Changes… I hope you had a approved change record for that activity. Do we need tripwire to verify only the right files were touched? How can we verify you didn’t read “supersecret.txt” while you had root access?
So let’s not do that. Let’s not login at all. If you can’t login then you don’t need all of that technology and processes, and all the fun that involves. Script everything. Automate everything. Hands-off deployment.
“If you have to SSH into your servers, then your automation has failed” - Rich Adams, https://wblinks.com/notes/aws-tips-i-wish-id-known-before-i-started/
This is how we need to manage cloudy environment. We should automate pretty much everything. Ideally our physical servers can not be directly reached. From bare metal we should build our servers, our network, our storage, our management plane and the complete cloud environment via automation, in a few hours. No human login needed.

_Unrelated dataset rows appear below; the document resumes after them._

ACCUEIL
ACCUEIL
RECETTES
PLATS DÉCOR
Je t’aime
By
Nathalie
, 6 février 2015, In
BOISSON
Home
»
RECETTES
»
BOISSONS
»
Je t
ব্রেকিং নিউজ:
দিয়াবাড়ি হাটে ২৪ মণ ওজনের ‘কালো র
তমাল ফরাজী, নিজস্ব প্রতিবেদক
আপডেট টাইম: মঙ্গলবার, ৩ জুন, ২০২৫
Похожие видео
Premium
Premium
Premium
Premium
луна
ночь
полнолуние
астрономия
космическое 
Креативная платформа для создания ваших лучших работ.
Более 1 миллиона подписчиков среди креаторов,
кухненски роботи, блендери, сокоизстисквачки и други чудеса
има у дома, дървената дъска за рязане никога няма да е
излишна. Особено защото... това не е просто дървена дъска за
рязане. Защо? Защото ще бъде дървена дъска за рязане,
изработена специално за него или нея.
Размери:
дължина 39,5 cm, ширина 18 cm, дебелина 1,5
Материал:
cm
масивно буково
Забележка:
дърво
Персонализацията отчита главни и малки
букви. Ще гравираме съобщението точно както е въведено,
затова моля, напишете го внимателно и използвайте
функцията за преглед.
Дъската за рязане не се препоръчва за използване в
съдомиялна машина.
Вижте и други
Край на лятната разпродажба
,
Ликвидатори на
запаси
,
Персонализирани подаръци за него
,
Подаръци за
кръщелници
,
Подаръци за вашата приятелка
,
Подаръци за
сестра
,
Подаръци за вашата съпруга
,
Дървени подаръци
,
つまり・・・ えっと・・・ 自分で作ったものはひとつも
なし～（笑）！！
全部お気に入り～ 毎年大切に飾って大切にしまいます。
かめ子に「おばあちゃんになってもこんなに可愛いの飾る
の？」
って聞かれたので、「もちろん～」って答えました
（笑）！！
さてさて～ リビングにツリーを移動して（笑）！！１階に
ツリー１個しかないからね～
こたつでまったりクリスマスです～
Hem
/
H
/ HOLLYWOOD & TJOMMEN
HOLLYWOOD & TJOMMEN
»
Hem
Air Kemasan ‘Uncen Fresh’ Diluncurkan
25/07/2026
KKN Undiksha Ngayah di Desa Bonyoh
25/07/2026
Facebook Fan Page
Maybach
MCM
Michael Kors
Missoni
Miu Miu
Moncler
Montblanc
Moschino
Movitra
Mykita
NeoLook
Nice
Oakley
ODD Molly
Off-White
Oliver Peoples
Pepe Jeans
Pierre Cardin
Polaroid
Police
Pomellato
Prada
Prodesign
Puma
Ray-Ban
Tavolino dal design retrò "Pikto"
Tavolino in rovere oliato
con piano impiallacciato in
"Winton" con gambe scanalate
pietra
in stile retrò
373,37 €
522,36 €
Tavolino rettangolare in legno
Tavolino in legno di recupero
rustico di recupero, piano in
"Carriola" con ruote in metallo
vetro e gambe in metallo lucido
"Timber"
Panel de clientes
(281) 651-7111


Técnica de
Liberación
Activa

This automation also allows us to change the way we operate. We never patch a machine; we rebuild it from scratch. The automation brings in the latest version of the packages and the fresh deployment is our fully patched server. If a problem such as heartbleed or shellshock occurred again we are in a position to redeploy all of the servers in a rolling upgrade in hours.
This is also the only way to scale. If you’re building a dynamic elastic environment (if you’re not, then why are you using cloud?) then you may need to build 1000 servers that run for 2 hours then destroy them again. How will you do that without automation?
This is just the next step in a trend. When I started doing stuff 30 years ago, servers had a shared well known root password. DBAs knew this password. Some “trusted” developers knew this password. SAs would login as root and stay logged in for weeks at a time. Slowly we removed access starting with “root”; the developers screamed that they couldn’t deploy their programs because they needed root to do it; the DBAs screamed that they couldn’t extend their databases because they needed root to do it; the SAs screamed that they couldn’t do… pretty much anything, because they are root. And now we’re at the stage where no one even has a login!
And if you can’t login, you can’t break it so easily. We’ve also removed a massive threat vector (no server login means the accounts can’t be brute forced) and so reduced the risk.
By removing human access from the servers we have simplified the environment and made it easier to secure.
And now we’ve got this concept, why stop there? Let’s retro-fit these controls into the traditional compute environment as well. Automate application delivery; automate patching; automate… everything!